Independent Community Bankers of America
November 25, 2002
Jonathan G. Katz
Dear Sec. Katz:
The Independent Community Bankers of America (ICBA)1 welcomes the opportunity to comment on the rule proposed by the Securities and Exchange Commission (SEC) that would prohibit officers and directors of an issuer, and persons acting under the direction of an officer or director, from taking any action to fraudulently influence, coerce, manipulate or mislead the auditor of the issuer's financial statements for the purpose of rendering the financial statements materially misleading.
The Sarbanes-Oxley Act of 2002 states:
"It shall be unlawful, in contravention of such rules or regulations as the Commission shall prescribe as necessary or appropriate in the public interest and for the protection of investors, for any officer or director of an issuer, or any other person acting under the direction thereof, to take any action to fraudulently influence, coerce, manipulate, or mislead any independent public or certified accountant engaged in the performance of an audit of the financial statements of that issuer for the purpose of rendering such financial statements materially misleading."
ICBA supports the SEC's efforts to address the fraudulent practices that recently rocked our business world. We recognize the importance of regaining public confidence in financial reporting and auditing. We are supportive of efforts to revise regulations to clarify what practices are fraudulent in an effort to protect the public's interest as long as the burdens of such changes do not outweigh the benefits.
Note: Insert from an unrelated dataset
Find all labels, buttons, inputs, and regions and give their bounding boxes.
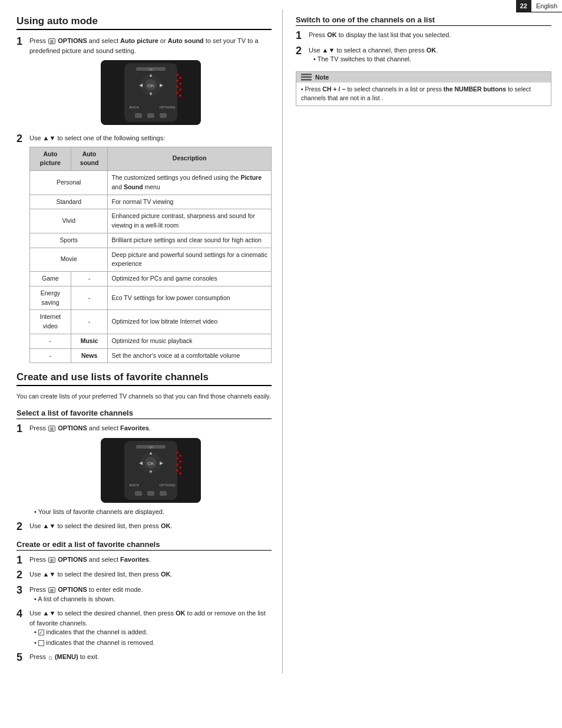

The SEC's proposal defines an "officer" as the company's president, vice president, secretary, treasurer or principal financial officer, comptroller or principal accounting officer and any person routinely performing corresponding functions. In general, ICBA believes that the proposed titles cover the appropriate functions that may be in a position to influence an audit. However, financial institutions (and other companies) may have a number of "vice president" positions that would have little or no ability to influence an audit. Thus, the focus should not be so much on a title as it should be on the employee's function and whether a person truly has the ability to influence an audit.
The proposed rule would cover the activities of not only officers and directors of the issuer, but also "any other person acting under the direction" officers and directors. According to the SEC's proposal, a person can be "under the direction" even if they are not under direct supervision and this may not be limited to the issuer's employees. Also included may be customers, vendors or creditors who, under the direction of an officer or director, provide false or misleading confirmations or other false or misleading information to auditors, or who enter into "side agreements." In our view, "under the direction of" is an appropriate phrase.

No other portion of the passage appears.